### [Source material]

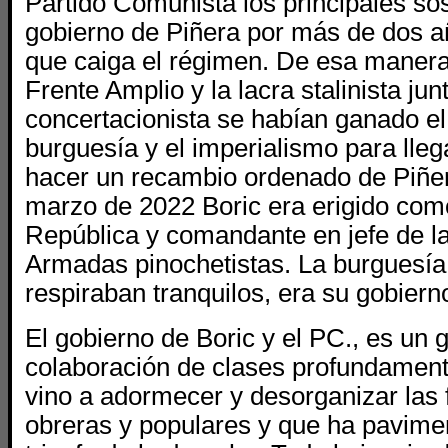
Partido Comunista los principales so
gobierno de Piñera por más de dos a
que caiga el régimen. De esa manera 
Frente Amplio y la lacra stalinista jun
concertacionista se habían ganado el
burguesía y el imperialismo para lleg
hacer un recambio ordenado de Piñera
marzo de 2022 Boric era erigido como
República y comandante en jefe de l
Armadas pinochetistas.​ La burguesía
respiraban tranquilos, era su gobiern
El gobierno de Boric y el PC., es un 
colaboración de clases profundament
vino a adormecer y desorganizar las 
obreras y populares y que ha pavime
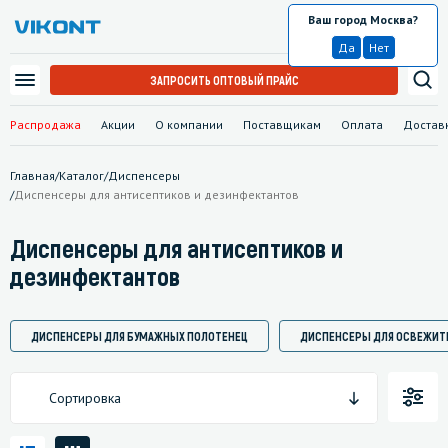
Ваш город Москва?
Москва
Да
Нет
ЗАПРОСИТЬ ОПТОВЫЙ ПРАЙС
Распродажа
Акции
О компании
Поставщикам
Оплата
Достав
Главная
/
Каталог
/
Диспенсеры
/
Диспенсеры для антисептиков и дезинфектантов
Диспенсеры для антисептиков и
дезинфектантов
ДИСПЕНСЕРЫ ДЛЯ БУМАЖНЫХ ПОЛОТЕНЕЦ
ДИСПЕНСЕРЫ ДЛЯ ОСВЕЖИТ
Сортировка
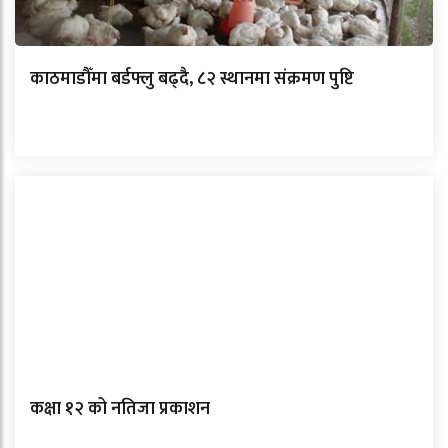
काठमाडौँमा बर्डफ्लु बढ्दै, ८२ स्थानमा संक्रमण पुष्टि
कक्षा १२ को नतिजा प्रकाशन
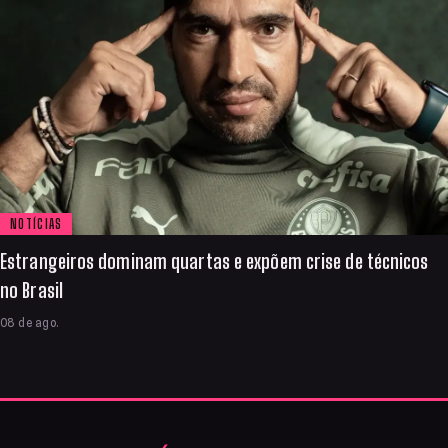
NOTÍCIAS
Estrangeiros dominam quartas e expõem crise de técnicos
no Brasil
08 de ago.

### [To do]
Pull every line containing "антисептиков" from the material above.

### [Response box]
Диспенсеры для антисептиков и дезинфектантов
Диспенсеры для антисептиков и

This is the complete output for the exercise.